For 2020, the Ministry of Agriculture’s budget is, once again, cut to IDR 21.05 trillion. Tragically, after the pandemic surfaced, the budget was cut again by IDR 7 trillion, so that the total amount now is only IDR 14 trillion. This budget cut proves that the Government is not sensitive to the threat of a food crisis in the midst of the pandemic.
Instead of getting injections as a priority policy and budget facilities from the Government, the food sector is constantly cutting its budget!
As has been reminded by the ADB (Asia Development Bank), to overcome the food crisis and hunger, Indonesia should encourage increased investment in food security and rural areas. The aim is to push productivity, modernize the food system, and improve the efficiency of the food market.
We need to realize that the food availability of the Indonesian people has been supported by 26.125 million farm households (RTP). Thus, they are very deserving of priority in the provision of aid and economic stimulus by the government, rather than the start-up industry, or other tertiary sectors.
So, what should the Government do to face the threat of a food crisis?
Broadly speaking, there are two sides of the issue when we talk about food, the demand side and the supply side. From the demand side, the Government must encourage the diversification of food from rice and wheat to other food ingredients. Indonesia actually has a lot of food sources, both tubers and other plantation products. This pandemic should’ve been able to force us to start utilizing alternative food sources besides rice and wheat. With the diversification of food, it means that we have cut off dependency on only one food ingredient.
Meanwhile, from the supply side the Government must immediately provide incentives and production assistance for farmers. As was the case when we suffered a rice crisis in 1969, good price incentives have proven to double rice production. Provision of aid for production facilities, such as agricultural machinery, seeds, fertilizers, livestock food, veterinary medicines, and other production facilities, must be accelerated.
The recession that is now impacting us should bring us to the realization that the real backbone of our economy is actually agriculture and agro-industry. Thus, the Government’s development spending should be allocated for production infrastructure, and not for consumption infrastructure, as promoted over the past five years.

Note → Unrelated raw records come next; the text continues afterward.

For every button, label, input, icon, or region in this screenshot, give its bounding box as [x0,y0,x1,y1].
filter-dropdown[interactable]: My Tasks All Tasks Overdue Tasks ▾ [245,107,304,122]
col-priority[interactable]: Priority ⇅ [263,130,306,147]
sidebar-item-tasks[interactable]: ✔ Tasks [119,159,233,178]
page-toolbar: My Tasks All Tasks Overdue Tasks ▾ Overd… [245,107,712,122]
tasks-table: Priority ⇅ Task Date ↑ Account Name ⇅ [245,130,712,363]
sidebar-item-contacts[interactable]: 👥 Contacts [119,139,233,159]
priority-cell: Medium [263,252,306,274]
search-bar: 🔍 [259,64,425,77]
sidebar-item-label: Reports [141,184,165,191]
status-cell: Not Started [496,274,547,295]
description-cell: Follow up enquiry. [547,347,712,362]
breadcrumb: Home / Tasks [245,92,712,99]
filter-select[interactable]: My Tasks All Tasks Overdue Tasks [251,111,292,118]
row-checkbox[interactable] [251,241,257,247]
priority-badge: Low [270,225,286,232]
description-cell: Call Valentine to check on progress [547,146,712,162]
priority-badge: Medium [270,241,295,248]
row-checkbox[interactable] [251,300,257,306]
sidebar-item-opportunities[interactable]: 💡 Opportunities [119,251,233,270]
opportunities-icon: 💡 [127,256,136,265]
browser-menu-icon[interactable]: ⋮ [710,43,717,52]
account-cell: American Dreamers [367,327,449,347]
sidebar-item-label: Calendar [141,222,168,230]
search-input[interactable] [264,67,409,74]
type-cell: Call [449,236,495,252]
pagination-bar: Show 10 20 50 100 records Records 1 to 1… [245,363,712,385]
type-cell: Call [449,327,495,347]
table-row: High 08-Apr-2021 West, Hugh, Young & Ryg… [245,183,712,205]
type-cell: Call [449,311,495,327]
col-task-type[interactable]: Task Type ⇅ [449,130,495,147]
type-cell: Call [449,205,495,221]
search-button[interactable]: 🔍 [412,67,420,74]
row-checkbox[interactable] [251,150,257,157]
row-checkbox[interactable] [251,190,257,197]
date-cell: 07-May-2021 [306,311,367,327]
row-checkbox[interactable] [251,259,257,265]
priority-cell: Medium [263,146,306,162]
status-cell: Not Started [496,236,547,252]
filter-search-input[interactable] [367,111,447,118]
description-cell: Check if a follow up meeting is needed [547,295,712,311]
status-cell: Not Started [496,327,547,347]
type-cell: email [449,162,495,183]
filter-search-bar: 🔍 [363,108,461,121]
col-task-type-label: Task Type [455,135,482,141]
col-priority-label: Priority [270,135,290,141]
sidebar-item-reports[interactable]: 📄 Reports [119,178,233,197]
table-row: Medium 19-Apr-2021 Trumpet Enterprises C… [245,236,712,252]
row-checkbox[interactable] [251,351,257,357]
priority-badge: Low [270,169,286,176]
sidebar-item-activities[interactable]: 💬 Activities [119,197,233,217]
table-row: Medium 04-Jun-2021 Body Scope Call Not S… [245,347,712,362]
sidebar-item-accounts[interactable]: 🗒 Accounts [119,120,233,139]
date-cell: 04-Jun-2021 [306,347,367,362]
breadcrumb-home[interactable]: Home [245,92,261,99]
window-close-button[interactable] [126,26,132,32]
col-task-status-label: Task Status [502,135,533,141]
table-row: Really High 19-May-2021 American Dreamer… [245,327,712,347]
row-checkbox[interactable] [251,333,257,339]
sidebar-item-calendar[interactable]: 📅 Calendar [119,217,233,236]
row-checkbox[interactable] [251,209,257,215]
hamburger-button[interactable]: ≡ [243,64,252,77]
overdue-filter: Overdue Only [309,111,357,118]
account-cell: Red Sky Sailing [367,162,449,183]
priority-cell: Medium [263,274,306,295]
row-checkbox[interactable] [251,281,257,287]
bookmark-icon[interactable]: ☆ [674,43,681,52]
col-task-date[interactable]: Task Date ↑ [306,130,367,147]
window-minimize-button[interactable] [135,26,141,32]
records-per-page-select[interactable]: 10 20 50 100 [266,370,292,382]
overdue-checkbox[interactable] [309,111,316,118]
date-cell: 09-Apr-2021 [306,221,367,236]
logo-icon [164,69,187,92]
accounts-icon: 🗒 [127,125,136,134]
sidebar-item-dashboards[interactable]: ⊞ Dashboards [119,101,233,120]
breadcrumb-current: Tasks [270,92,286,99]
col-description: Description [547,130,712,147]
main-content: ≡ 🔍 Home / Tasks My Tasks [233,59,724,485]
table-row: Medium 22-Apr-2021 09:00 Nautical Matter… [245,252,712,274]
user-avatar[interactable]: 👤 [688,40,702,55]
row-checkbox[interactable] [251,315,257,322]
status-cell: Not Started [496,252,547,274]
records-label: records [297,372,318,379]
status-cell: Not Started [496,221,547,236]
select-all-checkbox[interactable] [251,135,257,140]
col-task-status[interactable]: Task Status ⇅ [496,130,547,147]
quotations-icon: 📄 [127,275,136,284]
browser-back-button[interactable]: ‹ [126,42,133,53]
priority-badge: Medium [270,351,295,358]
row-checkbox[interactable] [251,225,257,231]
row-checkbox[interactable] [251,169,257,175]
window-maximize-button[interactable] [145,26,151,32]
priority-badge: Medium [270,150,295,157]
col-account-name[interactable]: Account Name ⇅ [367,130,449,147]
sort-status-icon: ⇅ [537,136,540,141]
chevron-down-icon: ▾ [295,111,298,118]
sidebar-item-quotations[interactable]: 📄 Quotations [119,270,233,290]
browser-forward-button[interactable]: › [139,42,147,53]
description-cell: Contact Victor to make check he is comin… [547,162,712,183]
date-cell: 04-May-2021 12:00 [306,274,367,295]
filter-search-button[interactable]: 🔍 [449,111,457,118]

Still from the supply side, the Government needs to immediately revitalize the role of the National Logistics Agency (Bulog) again as the main chain in the supply chain of National Food Supply. The government must be able to encourage Bulog, SOEs, or ROEs, to participate in absorbing farm production and distributing it to consumers, so that farmers’ access to the market is not interrupted during quarantine and social restrictions.

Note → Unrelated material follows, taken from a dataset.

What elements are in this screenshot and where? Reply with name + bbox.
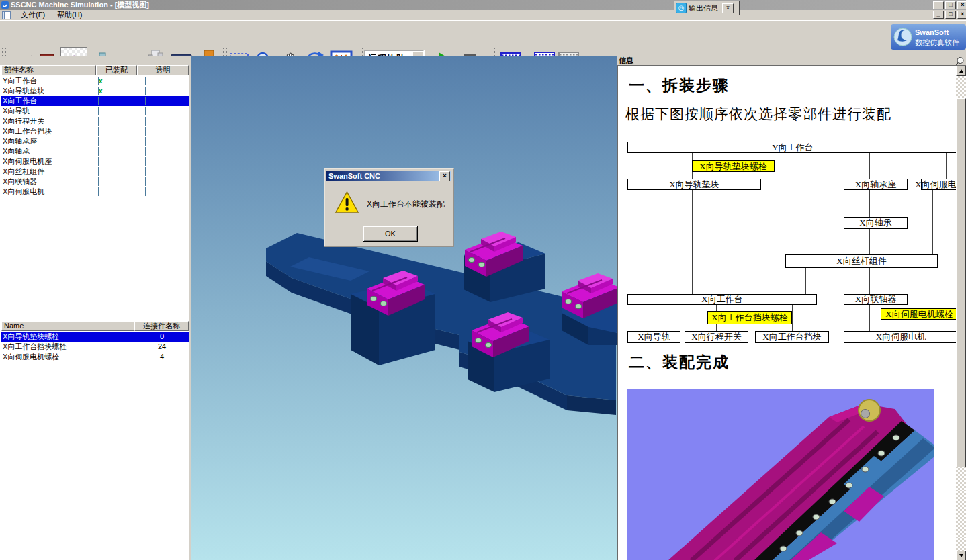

Once again, besides the health sector, President Joko Widodo’s priority should be the food sector, and not other sectors. (Tarli Nugroho)
Tarli Nugroho, is a graduate of UGM, where he receive his Bachelor in Agricultural Technology and Masters degree in Agricultural Economy. He is currently Deputy Secretary General of HKTI (Indonesian Farmers Harmony Association) and a Senior researcher at Insitute of Policy Studies.